A Tower of Babel
May 21, 2015 1 Comment
A recent piece in CIO Magazine laments the growing communication chasms between Information Technology professionals and their non-technical counterparts. The article can be read at the following link… CIO Magazine article
It is a very prescient piece of writing that should be read by every technical professional. The article itself does not detail the history of what led up to this situation, but instead provides an insight into the consequences of a long history of terrible mismanagement in which many technical innovations were produced but poorly implemented.
What the article does stipulate is the increasing tensions and failures between Information Technology (IT) and non-IT personnel in US corporations to align themselves properly for the best interests of the goals involved in such organizations.

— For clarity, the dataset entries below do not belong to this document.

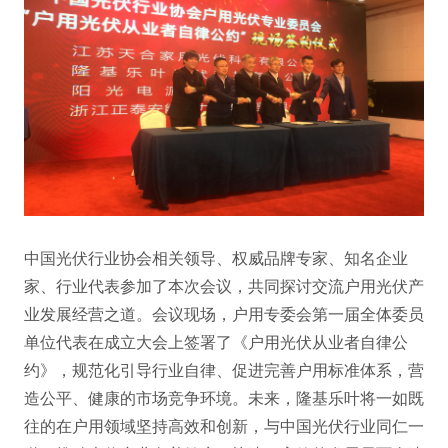
中国光伏行业协会相关领导、权威品牌专家、知名企业
家、行业代表参加了本次会议，共同探讨交流户用光伏产
业发展经营之道。会议现场，户用专委会第一届全体委员
单位代表在成立大会上签署了《户用光伏从业者自律公
约》，规范化引导行业自律、促进完善户用标准体系，营
造公平、健康的市场竞争环境。未来，隆基乐叶将一如既
往的在户用领域坚持高效和创新，与中国光伏行业同仁一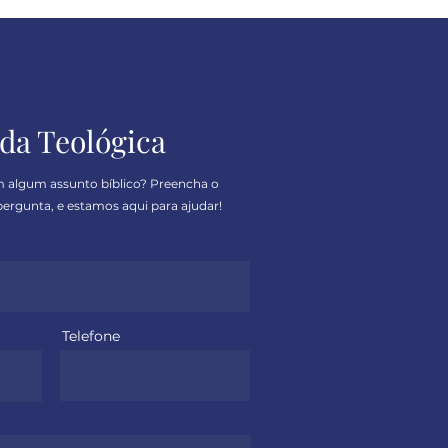
ero
da Teológica
m algum assunto bíblico? Preencha o
ergunta, e estamos aqui para ajudar!
Telefone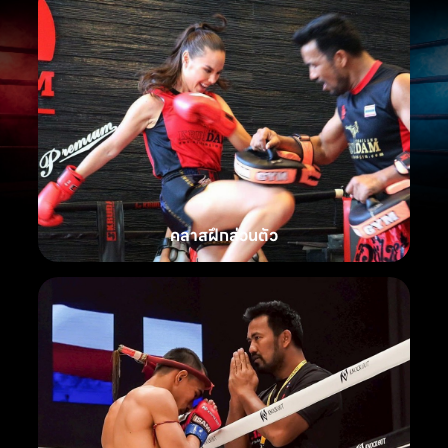
คลาสฝึกส่วนตัว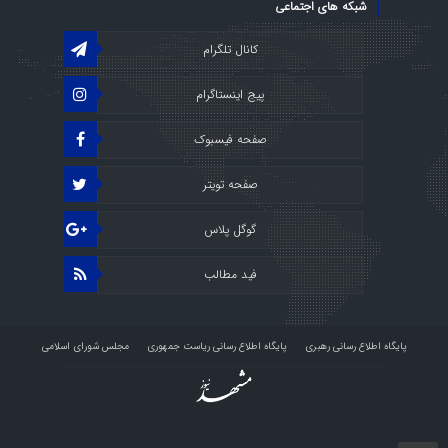
شبکه های اجتماعی
کانال تلگرام
پیج اینستاگرام
صفحه فیسبوک
صفحه تویتر
گوگل پلاس
فید مطالب
پایگاه اطلاع رسانی رهبری
پایگاه اطلاع رسانی ریاست جمهوری
مجلس شورای اسلامی
پرتال قوه قضائیه
استودیو راو
درباره ما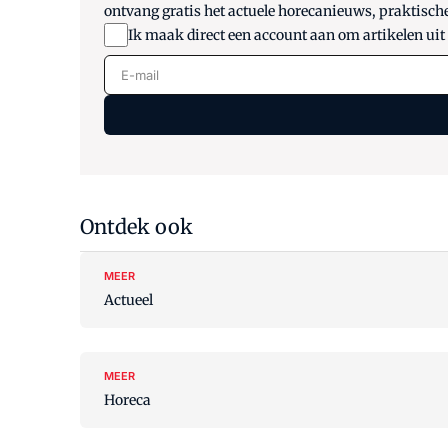
ontvang gratis het actuele horecanieuws, praktisch
Ik maak direct een account aan om artikelen uit
E-mail
Ontdek ook
MEER
Actueel
MEER
Horeca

This situation did not occur overnight and it is certainly not the complete fault of the younger millennial generation now taking the reins in a good part of corporate software development (and a bit of the blame as well). Their misguided enthusiasm for the new products and technologies is certainly a factor but even here guidance or lack of it, is a distinct issue resulting from poor leadership.
There is certainly a division of thought between IT and non-IT personnel, which seriously affects at how both parties communicate with each other. However, this lack of understanding resides more in the non-IT arena, since it is in this arena that requires a greater understanding of Information Technology. The IT profession has always been an area of contention and suspicion among those who do not work in the field. As a result, it is easy for consumers of technology, especially those in business to commoditize it into something they can understand. Unfortunately, this has only widened the issues of communication over the years.

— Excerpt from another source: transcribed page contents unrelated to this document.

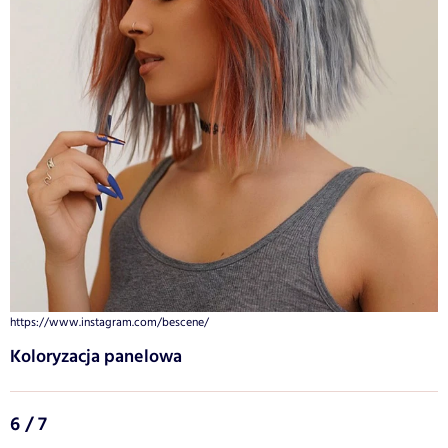
https://www.instagram.com/bescene/
Koloryzacja panelowa
6 / 7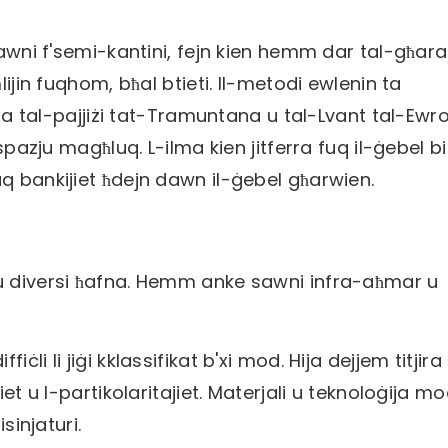
sawni f'semi-kantini, fejn kien hemm dar tal-għar
lijin fuqhom, bħal btieti. Il-metodi ewlenin ta
ira tal-pajjiżi tat-Tramuntana u tal-Lvant tal-Ewro
 spazju magħluq. L-ilma kien jitferra fuq il-ġebel b
q bankijiet ħdejn dawn il-ġebel għarwien.
ru diversi ħafna. Hemm anke sawni infra-aħmar u
li li jiġi kklassifikat b'xi mod. Hija dejjem titjira
et u l-partikolaritajiet. Materjali u teknoloġija m
sinjaturi.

Information Technology is a field littered with its own slang and terminologies in addition to a set of thought processes that are alien to those outside of it. It is after all a technical profession imbued with both a science and an art to its practice as any creative, technical profession would be. However, instead of trying to understand this difference at a sophisticated level of intellectuality and acceptance, business leaders and managers, along with much of IT technical management, have attempted to mold the profession into something that a business person could understand without any credence given to the software development profession’s inherent characteristics and differences. The result is in essence a catastrophic crisis between the two as the CIO article details.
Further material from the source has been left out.